• Exercise instructions: The lines below, from the one containing "2026. godine" through the one containing "preparación de la", should be set down exactly, with no pictures and nothing else.

******

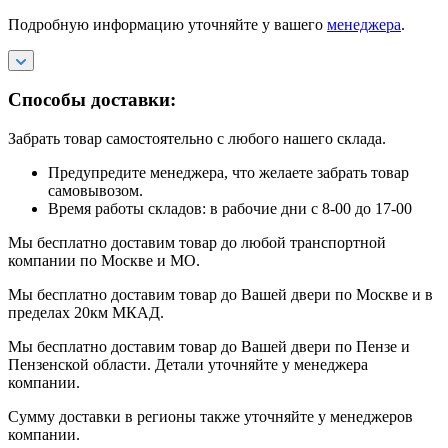
Подробную информацию уточняйте у вашего
менеджера
.
Способы доставки:
Забрать товар самостоятельно с любого нашего склада.
Предупредите менеджера, что желаете забрать товар
самовывозом.
Время работы складов: в рабочие дни с 8-00 до 17-00
Мы бесплатно доставим товар до любой транспортной
компании по Москве и МО.
Мы бесплатно доставим товар до Вашей двери по Москве и в
пределах 20км МКАД.
Мы бесплатно доставим товар до Вашей двери по Пензе и
Пензенской области. Детали уточняйте у менеджера
компании.
Сумму доставки в регионы также уточняйте у менеджеров
компании.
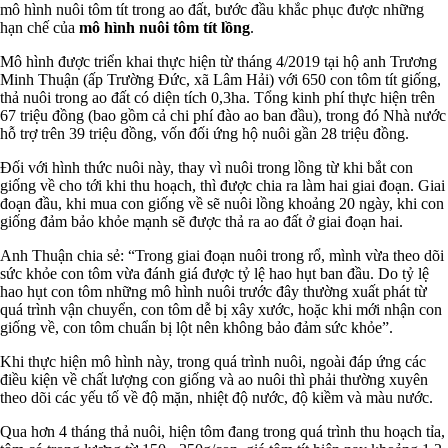
mô hình nuôi tôm tít trong ao đất, bước đầu khắc phục được những
hạn chế của
mô hình nuôi tôm tít lồng
.
Mô hình được triển khai thực hiện từ tháng 4/2019 tại hộ anh Trương
Minh Thuận (ấp Trường Đức, xã Lâm Hải) với 650 con tôm tít giống,
thả nuôi trong ao đất có diện tích 0,3ha. Tổng kinh phí thực hiện trên
67 triệu đồng (bao gồm cả chi phí đào ao ban đầu), trong đó Nhà nước
hỗ trợ trên 39 triệu đồng, vốn đối ứng hộ nuôi gần 28 triệu đồng.
Đối với hình thức nuôi này, thay vì nuôi trong lồng từ khi bắt con
giống về cho tới khi thu hoạch, thì được chia ra làm hai giai đoạn. Giai
đoạn đầu, khi mua con giống về sẽ nuôi lồng khoảng 20 ngày, khi con
giống đảm bảo khỏe mạnh sẽ được thả ra ao đất ở giai đoạn hai.
Anh Thuận chia sẻ: “Trong giai đoạn nuôi trong rổ, mình vừa theo dõi
sức khỏe con tôm vừa đánh giá được tỷ lệ hao hụt ban đầu. Do tỷ lệ
hao hụt con tôm những mô hình nuôi trước đây thường xuất phát từ
quá trình vận chuyển, con tôm dễ bị xây xước, hoặc khi mới nhận con
giống về, con tôm chuẩn bị lột nên không bảo đảm sức khỏe”.
Khi thực hiện mô hình này, trong quá trình nuôi, ngoài đáp ứng các
điều kiện về chất lượng con giống và ao nuôi thì phải thường xuyên
theo dõi các yếu tố về độ mặn, nhiệt độ nước, độ kiềm và màu nước.
Qua hơn 4 tháng thả nuôi, hiện tôm đang trong quá trình thu hoạch tỉa,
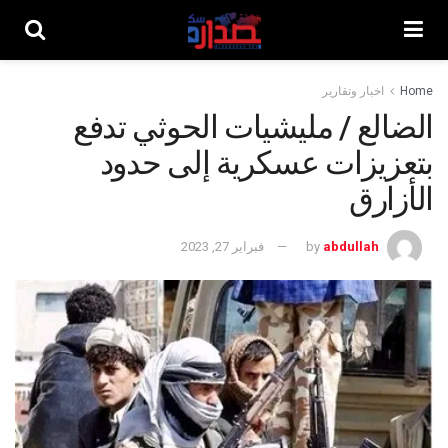
Home
اخبار وتقارير
الضالع / مليشيات الحوثي تدفع
بتعزيزات عسكرية إلى حدود
الأزارق
abdullah
by
فبراير 27, 2023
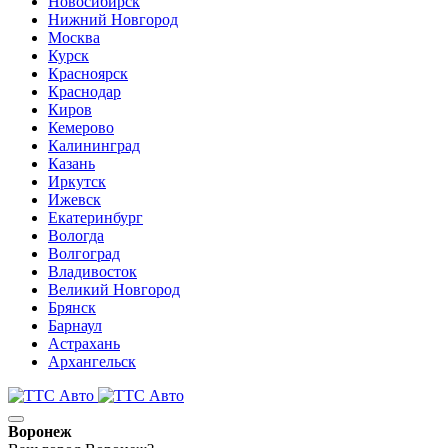
Новосибирск
Нижний Новгород
Москва
Курск
Красноярск
Краснодар
Киров
Кемерово
Калининград
Казань
Иркутск
Ижевск
Екатеринбург
Вологда
Волгоград
Владивосток
Великий Новгород
Брянск
Барнаул
Астрахань
Архангельск
Воронеж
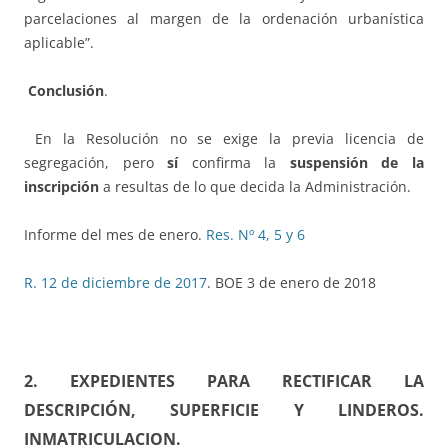
parcelaciones al margen de la ordenación urbanística
aplicable”.
Conclusión
.
En la Resolución no se exige la previa licencia de
segregación, pero
sí
confirma la
suspensión de la
inscripción
a resultas de lo que decida la Administración.
Informe del mes de enero.
Res. Nº 4, 5 y 6
R. 12 de diciembre de 2017
. BOE 3 de enero de 2018
2. EXPEDIENTES PARA RECTIFICAR LA
DESCRIPCIÓN, SUPERFICIE Y LINDEROS
.
INMATRICULACION
.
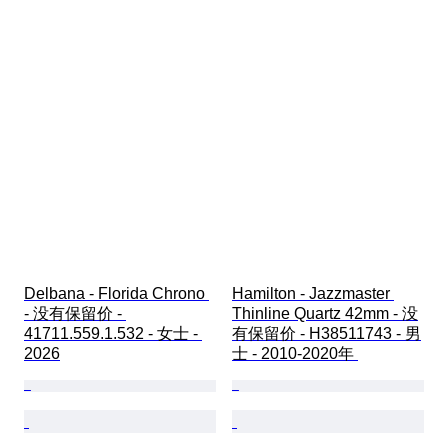
Delbana - Florida Chrono 
Hamilton - Jazzmaster 
- 没有保留价 - 
Thinline Quartz 42mm - 没
41711.559.1.532 - 女士 - 
有保留价 - H38511743 - 男
2026
士 - 2010-2020年 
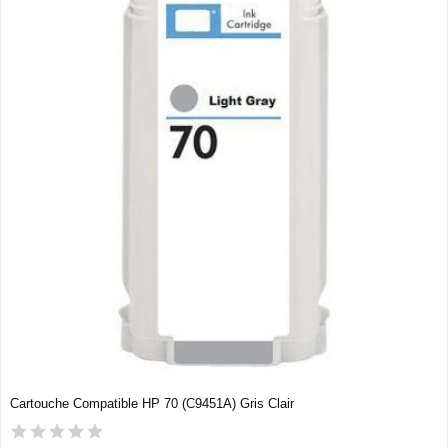
Cartouche Compatible HP 70 (C9451A) Gris Clair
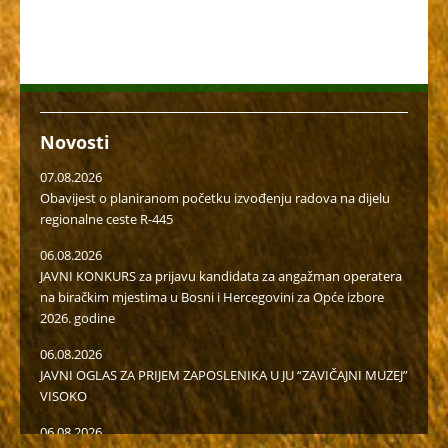
Novosti
07.08.2026
Obavijest o planiranom početku izvođenju radova na dijelu
regionalne ceste R-445
06.08.2026
JAVNI KONKURS za prijavu kandidata za angažman operatera
na biračkim mjestima u Bosni i Hercegovini za Opće izbore
2026. godine
06.08.2026
JAVNI OGLAS ZA PRIJEM ZAPOSLENIKA U JU “ZAVIČAJNI MUZEJ”
VISOKO
06.08.2026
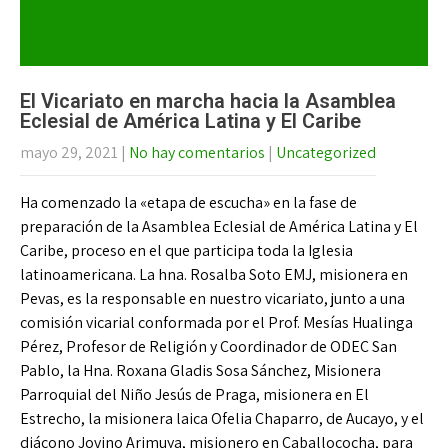
El Vicariato en marcha hacia la Asamblea
Eclesial de América Latina y El Caribe
mayo 29, 2021
|
No hay comentarios
|
Uncategorized
Ha comenzado la «etapa de escucha» en la fase de
preparación de la Asamblea Eclesial de América Latina y El
Caribe, proceso en el que participa toda la Iglesia
latinoamericana. La hna. Rosalba Soto EMJ, misionera en
Pevas, es la responsable en nuestro vicariato, junto a una
comisión vicarial conformada por el Prof. Mesías Hualinga
Pérez, Profesor de Religión y Coordinador de ODEC San
Pablo, la Hna. Roxana Gladis Sosa Sánchez, Misionera
Parroquial del Niño Jesús de Praga, misionera en El
Estrecho, la misionera laica Ofelia Chaparro, de Aucayo, y el
diácono Jovino Arimuya, misionero en Caballococha, para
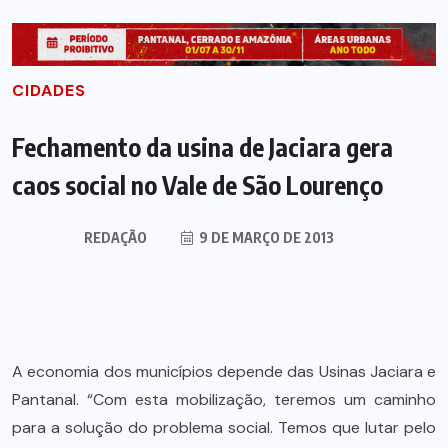
CIDADES
Fechamento da usina de Jaciara gera
caos social no Vale de São Lourenço
REDAÇÃO
9 DE MARÇO DE 2013
A economia dos municípios depende das Usinas Jaciara e
Pantanal. “Com esta mobilização, teremos um caminho
para a solução do problema social. Temos que lutar pelo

******

• Exercise answer:
2026. godine
06.08.2026
JAVNI OGLAS ZA PRIJEM ZAPOSLENIKA U JU “ZAVIČAJNI MUZEJ”
VISOKO
06.08.2026
El Vicariato en marcha hacia la Asamblea
Eclesial de América Latina y El Caribe
mayo 29, 2021
|
No hay comentarios
|
Uncategorized
Ha comenzado la «etapa de escucha» en la fase de
preparación de la Asamblea Eclesial de América Latina y El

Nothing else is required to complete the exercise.